Ml Odyssey - Claude Code Skill

SKILL.md

# ML Odyssey

A Mojo-based AI research platform for reproducing classic deep learning papers.

[![Mojo](https://img.shields.io/badge/Mojo-0.26+-orange.svg)](https://www.modular.com/mojo)
[![License](https://img.shields.io/badge/License-MIT-blue.svg)](LICENSE)

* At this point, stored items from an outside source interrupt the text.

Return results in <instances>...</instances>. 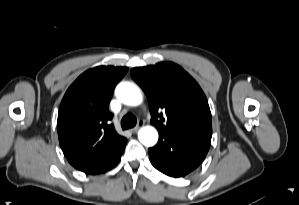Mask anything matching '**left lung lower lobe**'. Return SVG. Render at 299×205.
I'll list each match as a JSON object with an SVG mask.
<instances>
[{
  "label": "left lung lower lobe",
  "mask_w": 299,
  "mask_h": 205,
  "mask_svg": "<svg viewBox=\"0 0 299 205\" xmlns=\"http://www.w3.org/2000/svg\"><path fill=\"white\" fill-rule=\"evenodd\" d=\"M211 140L177 134L159 135L156 146L148 150L152 165L171 177H182L204 160Z\"/></svg>",
  "instance_id": "obj_1"
}]
</instances>
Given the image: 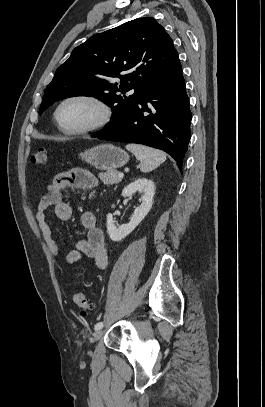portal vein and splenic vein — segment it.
Instances as JSON below:
<instances>
[{"label":"portal vein and splenic vein","instance_id":"portal-vein-and-splenic-vein-1","mask_svg":"<svg viewBox=\"0 0 265 407\" xmlns=\"http://www.w3.org/2000/svg\"><path fill=\"white\" fill-rule=\"evenodd\" d=\"M123 176H124V174L121 173V172L118 174V177H119V178H123Z\"/></svg>","mask_w":265,"mask_h":407}]
</instances>
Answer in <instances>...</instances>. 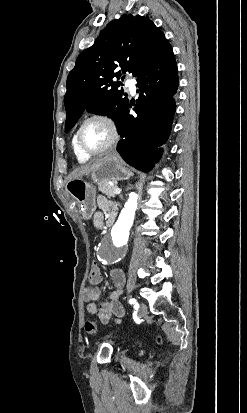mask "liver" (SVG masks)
<instances>
[{
  "instance_id": "6515ba94",
  "label": "liver",
  "mask_w": 247,
  "mask_h": 413,
  "mask_svg": "<svg viewBox=\"0 0 247 413\" xmlns=\"http://www.w3.org/2000/svg\"><path fill=\"white\" fill-rule=\"evenodd\" d=\"M99 160H101V158H99ZM99 160H96V162H89V164H82V166H78V168H75L73 172H70L68 176L69 180H72V178H82L83 174H87V172H90V170H93V168H95Z\"/></svg>"
}]
</instances>
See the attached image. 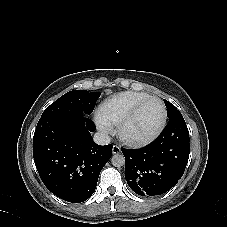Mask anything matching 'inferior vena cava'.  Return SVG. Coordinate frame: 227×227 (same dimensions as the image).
I'll list each match as a JSON object with an SVG mask.
<instances>
[{
	"label": "inferior vena cava",
	"instance_id": "602c4592",
	"mask_svg": "<svg viewBox=\"0 0 227 227\" xmlns=\"http://www.w3.org/2000/svg\"><path fill=\"white\" fill-rule=\"evenodd\" d=\"M94 142L98 145H107L110 143L111 138L104 132H97L93 136Z\"/></svg>",
	"mask_w": 227,
	"mask_h": 227
}]
</instances>
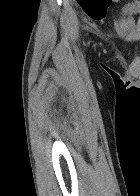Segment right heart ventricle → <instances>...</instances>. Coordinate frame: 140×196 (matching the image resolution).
I'll use <instances>...</instances> for the list:
<instances>
[{
	"mask_svg": "<svg viewBox=\"0 0 140 196\" xmlns=\"http://www.w3.org/2000/svg\"><path fill=\"white\" fill-rule=\"evenodd\" d=\"M92 192H111V191H92Z\"/></svg>",
	"mask_w": 140,
	"mask_h": 196,
	"instance_id": "obj_1",
	"label": "right heart ventricle"
}]
</instances>
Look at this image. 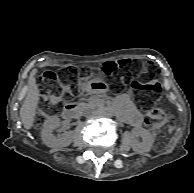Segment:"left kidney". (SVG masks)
Masks as SVG:
<instances>
[{"label":"left kidney","instance_id":"left-kidney-1","mask_svg":"<svg viewBox=\"0 0 194 193\" xmlns=\"http://www.w3.org/2000/svg\"><path fill=\"white\" fill-rule=\"evenodd\" d=\"M134 135L142 138V142L134 141L133 150L137 153H144L150 151L154 143V135L144 128H137L134 130Z\"/></svg>","mask_w":194,"mask_h":193}]
</instances>
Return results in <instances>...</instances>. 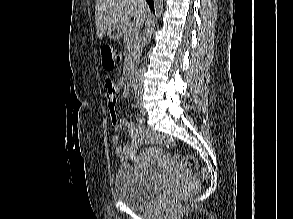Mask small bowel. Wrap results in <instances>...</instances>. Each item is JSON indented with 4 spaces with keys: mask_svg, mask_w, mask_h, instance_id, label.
I'll return each instance as SVG.
<instances>
[{
    "mask_svg": "<svg viewBox=\"0 0 293 219\" xmlns=\"http://www.w3.org/2000/svg\"><path fill=\"white\" fill-rule=\"evenodd\" d=\"M104 85L112 127L115 131L126 129L130 138L129 144L121 146L118 136H114L113 144L115 146V153L124 162L134 161L138 149L148 141L149 135L142 124L128 122L126 119L119 117L116 113L115 108L118 95L121 94L123 98H128L130 95L124 79L118 81L106 79Z\"/></svg>",
    "mask_w": 293,
    "mask_h": 219,
    "instance_id": "1",
    "label": "small bowel"
}]
</instances>
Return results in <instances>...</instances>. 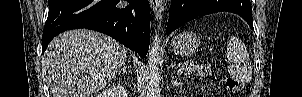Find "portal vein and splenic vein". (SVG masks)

**Status**: Active Research Project | **Current Focus**: Foundation Models

## Overview

ML Odyssey is a from-scratch implementation of classic deep learning papers in Mojo, designed to demonstrate modern
systems programming for AI. The project provides pure Mojo implementations of neural network architectures (LeNet-5,
AlexNet, VGG-16, ResNet-18, etc.), manual gradient computation for educational clarity, and a production-quality
shared library with tensor operations, optimizers, and training loops.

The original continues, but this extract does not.